Task | Repeat exactly the lines below that lie between the line with "ニッコンHD1Q、倉庫伸長" and the line with "南総通運1Q、倉庫稼働率上", counting both of those lines as part of the answer.

Exercise material |
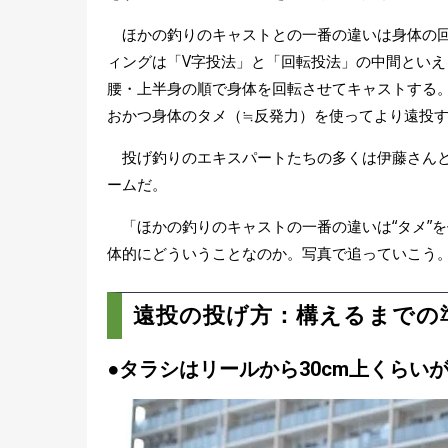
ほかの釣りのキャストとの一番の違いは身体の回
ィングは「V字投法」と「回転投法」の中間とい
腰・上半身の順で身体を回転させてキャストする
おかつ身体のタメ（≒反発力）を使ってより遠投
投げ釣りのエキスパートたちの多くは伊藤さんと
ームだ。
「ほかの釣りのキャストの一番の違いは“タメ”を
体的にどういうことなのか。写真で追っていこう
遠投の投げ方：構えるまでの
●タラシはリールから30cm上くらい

...

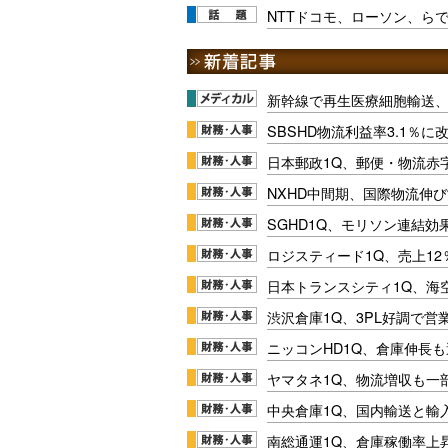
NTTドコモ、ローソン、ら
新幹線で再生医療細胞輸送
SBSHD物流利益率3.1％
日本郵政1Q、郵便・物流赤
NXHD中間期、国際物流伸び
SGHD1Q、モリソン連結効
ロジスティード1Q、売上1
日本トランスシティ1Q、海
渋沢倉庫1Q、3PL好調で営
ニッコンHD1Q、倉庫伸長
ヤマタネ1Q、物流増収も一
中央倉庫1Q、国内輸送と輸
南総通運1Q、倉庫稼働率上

Exercise answer |
ニッコンHD1Q、倉庫伸長
ヤマタネ1Q、物流増収も一
中央倉庫1Q、国内輸送と輸
南総通運1Q、倉庫稼働率上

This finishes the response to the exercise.